Allora non è segno di debolezza sostare un poco nella tristezza e fare riposare le armi: chi non piange mai non si lascia attraversare dalle emozioni e io diffido delle persone che impostano la loro vita sul controllo razionale di ogni movimento interiore. Governare le emozioni non significa reprimerle.
Per acquisire la forza di rialzarsi bisogna prima cadere: soltanto la caduta mette lo spirito nelle condizioni di crescere, migliorare, allargare i propri limiti, cercare dentro di sé la determinazione per rimettersi in piedi e andare avanti.

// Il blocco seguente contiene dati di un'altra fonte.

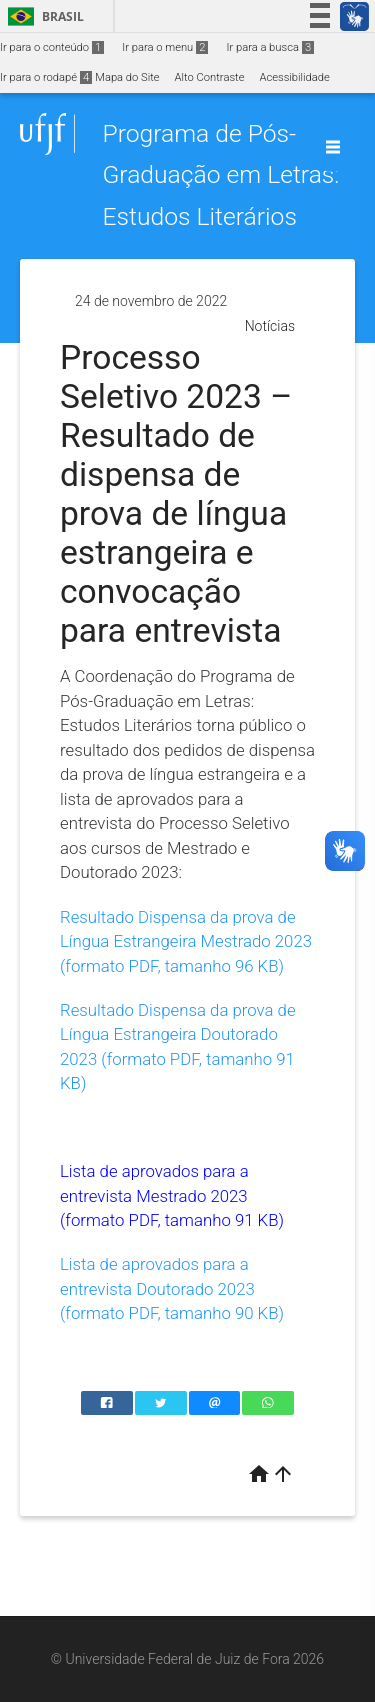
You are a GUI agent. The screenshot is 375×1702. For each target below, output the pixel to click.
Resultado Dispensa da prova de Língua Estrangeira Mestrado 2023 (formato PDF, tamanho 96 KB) (186, 941)
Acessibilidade (294, 77)
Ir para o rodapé (46, 77)
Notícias (270, 326)
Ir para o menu (165, 47)
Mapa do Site (127, 77)
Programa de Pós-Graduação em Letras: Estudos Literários (220, 175)
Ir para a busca (270, 47)
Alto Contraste (210, 77)
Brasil (42, 16)
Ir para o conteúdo (52, 47)
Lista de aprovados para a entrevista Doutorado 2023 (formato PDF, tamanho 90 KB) (172, 1288)
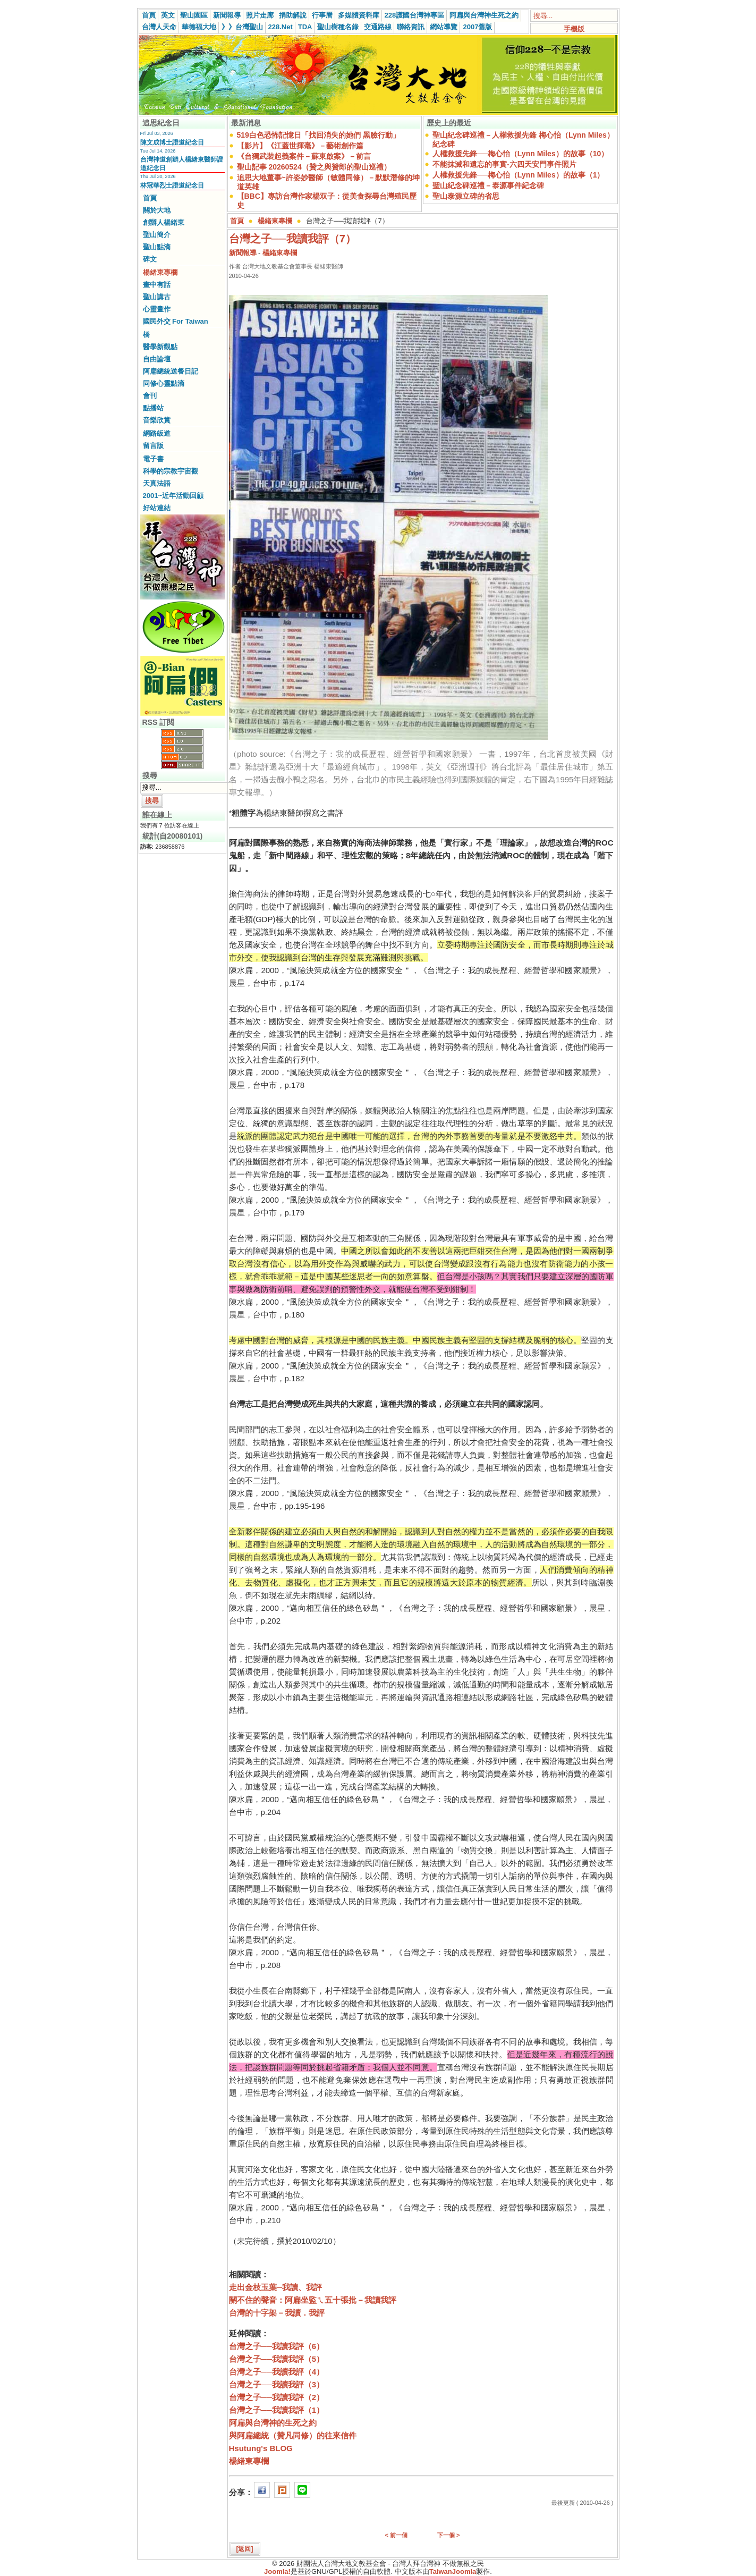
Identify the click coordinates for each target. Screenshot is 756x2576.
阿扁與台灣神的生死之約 (273, 2422)
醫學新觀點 (160, 347)
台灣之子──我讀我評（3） (277, 2384)
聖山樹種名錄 (338, 27)
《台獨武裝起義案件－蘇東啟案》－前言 (304, 156)
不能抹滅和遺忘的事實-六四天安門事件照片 (504, 164)
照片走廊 (260, 15)
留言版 (153, 446)
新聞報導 (227, 15)
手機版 (574, 29)
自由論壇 (157, 359)
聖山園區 (194, 15)
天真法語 (157, 483)
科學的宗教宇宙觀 (170, 471)
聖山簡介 (157, 235)
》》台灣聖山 (242, 27)
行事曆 (322, 15)
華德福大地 (199, 27)
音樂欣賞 (157, 420)
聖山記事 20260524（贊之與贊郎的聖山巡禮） (314, 167)
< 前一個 (396, 2535)
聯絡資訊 (410, 27)
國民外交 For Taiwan (175, 321)
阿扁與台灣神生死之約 (484, 15)
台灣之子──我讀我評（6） (277, 2346)
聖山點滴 (157, 247)
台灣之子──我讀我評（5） (277, 2358)
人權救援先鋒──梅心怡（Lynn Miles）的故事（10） (520, 153)
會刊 (150, 396)
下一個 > (448, 2535)
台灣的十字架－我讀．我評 (277, 2312)
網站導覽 (443, 27)
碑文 (150, 259)
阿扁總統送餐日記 (170, 371)
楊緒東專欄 (160, 272)
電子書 (153, 459)
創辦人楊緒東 (163, 222)
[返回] (244, 2549)
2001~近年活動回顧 (173, 496)
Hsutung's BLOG (261, 2448)
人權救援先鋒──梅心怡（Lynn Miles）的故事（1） (518, 175)
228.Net (280, 27)
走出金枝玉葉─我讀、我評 (275, 2287)
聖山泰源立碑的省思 (465, 196)
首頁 (149, 15)
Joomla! (277, 2571)
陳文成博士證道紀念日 (172, 142)
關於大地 (157, 210)
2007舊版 (477, 27)
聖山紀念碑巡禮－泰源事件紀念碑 (488, 185)
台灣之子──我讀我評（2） (277, 2397)
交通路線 (378, 27)
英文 (168, 15)
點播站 (153, 408)
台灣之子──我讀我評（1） (277, 2409)
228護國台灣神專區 (415, 15)
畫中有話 (157, 285)
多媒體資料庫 (358, 15)
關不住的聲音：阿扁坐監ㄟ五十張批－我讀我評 (312, 2299)
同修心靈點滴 (163, 383)
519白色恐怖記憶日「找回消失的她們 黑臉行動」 (318, 135)
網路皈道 (157, 433)
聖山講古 (157, 297)
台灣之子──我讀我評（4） (277, 2371)
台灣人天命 (159, 27)
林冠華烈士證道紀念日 (172, 185)
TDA (305, 27)
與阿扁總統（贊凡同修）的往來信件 (292, 2435)
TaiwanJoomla (453, 2571)
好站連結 (157, 508)
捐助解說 (293, 15)
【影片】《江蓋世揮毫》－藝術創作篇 (300, 145)
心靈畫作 (157, 309)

A me serviva una notte intera per ritrovare la forza: una notte di plenilunio (io ho un rapporto molto profondo con la Luna, ma ve lo racconterò un’altra volta, se ce ne sarà l’occasione) e di eclissi. La mattina successiva ho aperto gli occhi, non soltanto in senso fisico: sentivo la consapevolezza di qual è il mio percorso e in quale punto io mi trovi. Non so quanta strada mi manchi per realizzare quello che devo compiere: non guardo avanti, guardo al presente, all’oggi. Il futuro è un “oggi”, ma noi perdiamo così tanto tempo guardando a una dimensione che non esiste.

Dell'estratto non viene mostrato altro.